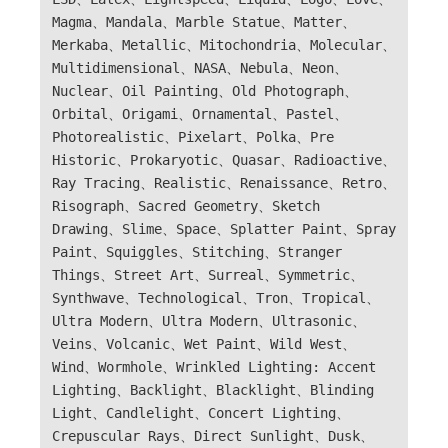
Magma、Mandala、Marble Statue、Matter、
Merkaba、Metallic、Mitochondria、Molecular、
Multidimensional、NASA、Nebula、Neon、
Nuclear、Oil Painting、Old Photograph、
Orbital、Origami、Ornamental、Pastel、
Photorealistic、Pixelart、Polka、Pre
Historic、Prokaryotic、Quasar、Radioactive、
Ray Tracing、Realistic、Renaissance、Retro、
Risograph、Sacred Geometry、Sketch
Drawing、Slime、Space、Splatter Paint、Spray
Paint、Squiggles、Stitching、Stranger
Things、Street Art、Surreal、Symmetric、
Synthwave、Technological、Tron、Tropical、
Ultra Modern、Ultra Modern、Ultrasonic、
Veins、Volcanic、Wet Paint、Wild West、
Wind、Wormhole、Wrinkled Lighting: Accent
Lighting、Backlight、Blacklight、Blinding
Light、Candlelight、Concert Lighting、
Crepuscular Rays、Direct Sunlight、Dusk、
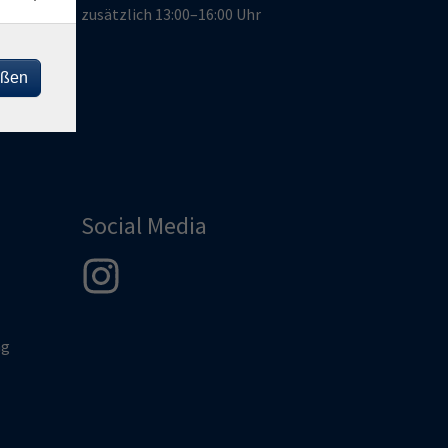
zusätzlich 13:00–16:00 Uhr
de
eßen
Social Media
ng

□ □ □ □

### WORK TO COMPLETE
Pick up at the line that holds "Crepuscular Rays、Direct Sunlight、Dusk、" and restate each line, word for word, through the last line of the entries. Include both end lines but none of the pictures.

### WRITTEN ANSWER
Crepuscular Rays、Direct Sunlight、Dusk、
zusätzlich 13:00–16:00 Uhr
de
eßen
Social Media
ng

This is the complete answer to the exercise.